Students can also get hands-on experience through the UCF/Universal Creative Lab, an immersive learning experience that provides specially designed coursework and on-site sessions at Universal Orlando Resort, as well as through the UCF/Meow Wolf Writer’s Workshop, featuring in-person and virtual sessions with professional writers and producers from Meow Wolf, a Santa Fe, NM-based arts production company that creates interactive multimedia installations.

“The real point of a great collaboration is for companies to meet and work with exceptional students who have great ideas, energy and talent. Professionals can see that students can produce pertinent work, and then, hopefully, they can identify future employees,” Weishar says.


“The real point of a great collaboration is for companies to meet and work with exceptional students who have great ideas, energy and talent. Professionals can see that students can produce pertinent work, and then, hopefully, they can identify future employees.

–Peter Weishar, Professor and Director-Themed Experience at the University of Central Florida


FIRSTHAND LEARNING EXPERIENCES

While event management, event marketing, themed experience and experiential marketing degree programs are starting to crop up more and more at universities around the country, NYU’s Gant says they’re still predominantly graduate and continuing education programs.

At the undergraduate level, students can take a first step into experiential marketing as brand ambassadors. Marketing agency Wasserman Next Gen offers a brand ambassador program that recruits college students to represent brands like Adidas, Amazon Prime Student and HBO as campus brand managers, while gaining marketing experience, building their resume and earning a stipend or university course credits.
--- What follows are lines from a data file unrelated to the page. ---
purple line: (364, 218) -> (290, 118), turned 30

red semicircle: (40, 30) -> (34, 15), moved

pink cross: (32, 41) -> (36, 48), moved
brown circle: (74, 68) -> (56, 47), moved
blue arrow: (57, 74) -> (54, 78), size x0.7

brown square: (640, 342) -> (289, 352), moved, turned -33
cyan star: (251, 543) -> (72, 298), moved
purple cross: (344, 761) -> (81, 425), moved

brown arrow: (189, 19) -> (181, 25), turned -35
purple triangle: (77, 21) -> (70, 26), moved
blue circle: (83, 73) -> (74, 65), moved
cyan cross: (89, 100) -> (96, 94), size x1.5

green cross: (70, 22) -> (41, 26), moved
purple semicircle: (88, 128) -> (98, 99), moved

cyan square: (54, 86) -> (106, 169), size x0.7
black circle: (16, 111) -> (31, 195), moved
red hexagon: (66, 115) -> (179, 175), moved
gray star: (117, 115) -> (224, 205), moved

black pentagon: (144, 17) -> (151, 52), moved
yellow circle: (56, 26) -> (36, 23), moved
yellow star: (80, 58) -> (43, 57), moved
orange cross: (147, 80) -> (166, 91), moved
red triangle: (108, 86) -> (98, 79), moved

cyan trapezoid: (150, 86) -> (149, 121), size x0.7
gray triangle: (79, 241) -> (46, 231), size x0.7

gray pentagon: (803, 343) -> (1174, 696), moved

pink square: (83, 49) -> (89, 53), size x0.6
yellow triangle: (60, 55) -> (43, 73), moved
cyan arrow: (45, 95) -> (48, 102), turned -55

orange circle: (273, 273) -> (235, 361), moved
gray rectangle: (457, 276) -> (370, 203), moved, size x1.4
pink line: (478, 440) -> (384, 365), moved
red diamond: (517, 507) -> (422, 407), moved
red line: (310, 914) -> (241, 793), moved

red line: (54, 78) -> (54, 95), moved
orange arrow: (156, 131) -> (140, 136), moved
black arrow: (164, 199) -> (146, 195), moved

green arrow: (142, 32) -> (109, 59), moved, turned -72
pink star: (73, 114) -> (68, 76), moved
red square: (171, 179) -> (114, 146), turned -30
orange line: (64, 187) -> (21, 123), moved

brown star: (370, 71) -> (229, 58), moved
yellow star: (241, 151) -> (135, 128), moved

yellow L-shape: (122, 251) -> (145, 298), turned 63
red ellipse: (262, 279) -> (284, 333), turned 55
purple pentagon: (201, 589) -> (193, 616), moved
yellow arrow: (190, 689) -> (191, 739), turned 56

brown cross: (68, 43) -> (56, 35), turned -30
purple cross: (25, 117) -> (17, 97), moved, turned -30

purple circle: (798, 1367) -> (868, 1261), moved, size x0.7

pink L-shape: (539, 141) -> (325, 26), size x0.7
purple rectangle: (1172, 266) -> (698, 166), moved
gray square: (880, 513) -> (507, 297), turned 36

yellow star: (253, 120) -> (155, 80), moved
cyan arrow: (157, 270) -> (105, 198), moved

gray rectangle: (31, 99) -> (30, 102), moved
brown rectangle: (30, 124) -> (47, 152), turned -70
Participating students spend about five to 15 hours a week over six to 10 weeks per semester developing social media marketing content, hosting events and activities, and engaging with fellow students to generate buzz for the brand they represent.

And once they’re ready for off-campus learning, Gant suggests students line up an internship with a brand or an agency to gain real-world business experience, but he has some advice for companies bringing young professionals in.

“When you look at the marketing mix circle, you’ll see events and experiential marketing along with personal selling, advertising, all that is in the mix now,” Gant says. “Companies could create more internships, that’s for sure, especially directly in the event marketing area. They’ll often have interns doing something else outside of event marketing and keep adding on other marketing projects. Well, you can’t do that. This is a discipline now that needs to be given attention, so if you bring someone in, let them work in event marketing if that’s what you’re using as part of your mix. It definitely is a competitive strategy that offers a competitive advantage.”

When developing UCF’s Themed Experience program, Weishar says he sat down with its advisory council made up of directors and executives from around the industry and discussed the skills and experiences they gained by learning on the job. They pooled together their post-graduate learnings and drafted the skills necessary for success.

“That is what we want to teach. We don’t teach how to be a ceo, but we’re going to teach a lot of those skill sets that people learn by just trial and error. When students graduate with a degree in themed experience—and I’ve heard this time and time again from my grads—they feel incredibly prepared to do the work that they’re doing. And on the other side, the people who are hiring them are taking much less of a gamble on that employee,” Weishar says. “We’re getting students whose goal it is to be here and build a career doing exactly what we teach.”